Decellularized extracellular matrix loaded with IPFP-SC for repairing rabbit osteochondral defects.

BACKGROUND Tissue engineering is widely applied to treat osteochondral damage in osteoarthritis (OA). However, the superposition of seed cells, material scaffolds, inducing factors, and microenvironmental factors limit their practical application. We intended to develop a novel tissue engineering method for improving the repairment of osteochondral damage and to discuss its effect on repairing osteochondral defects. METHODS The combined decellularization methods of physics, chemistry and enzymes were used to decellularize rabbit rib cartilage and articular cartilage, and rabbit decellularizated osteochondral composite scaffolds were prepared. The structure and organization of the scaffolds were analyzed. We extracted and identified infrapatellar fat pad stem cells (IPFP-SCs) from healthy rabbits and OA rabbit, which were different in viability, migration, osteogenic and chondrogenic differentiation. Finally, a variety of decellularizated bone cartilage composite scaffolds were loaded with rabbit IPFP-SC for in vitro and in vivo studies. RESULTS The decellularization effect was strong, and the organic ingredients were lost.

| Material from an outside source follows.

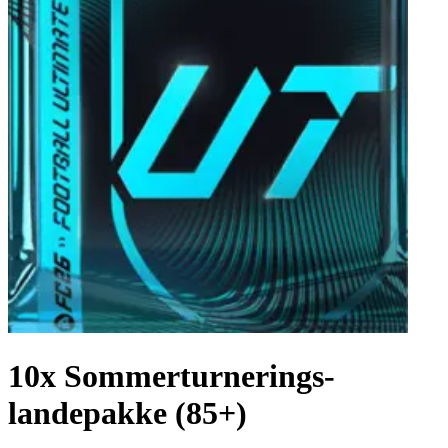
10x Sommerturnerings-
landepakke (85+)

The layered scaffold showed lower density, greater porosity, larger pore size and water absorption than the whole scaffold, but the mechanical properties of the two scaffolds were low. IPFP-SCs were successfully extracted, and the migration and cartilage ability of IPFP-SCs in OA group were weak. The decellularized scaffold showed a high biocompatibility. The structure and composition of osteochondral promoted osteogenic differentiation and chondrogenic differentiation of IPFP-SCs. Moreover, the decellularized extracellular matrix loaded with IPFP-SC had the strongest repairing effect. CONCLUSION The decellularized extracellular matrix loaded with IPFP-SC showed a better repair effect on rabbit osteochondral defects.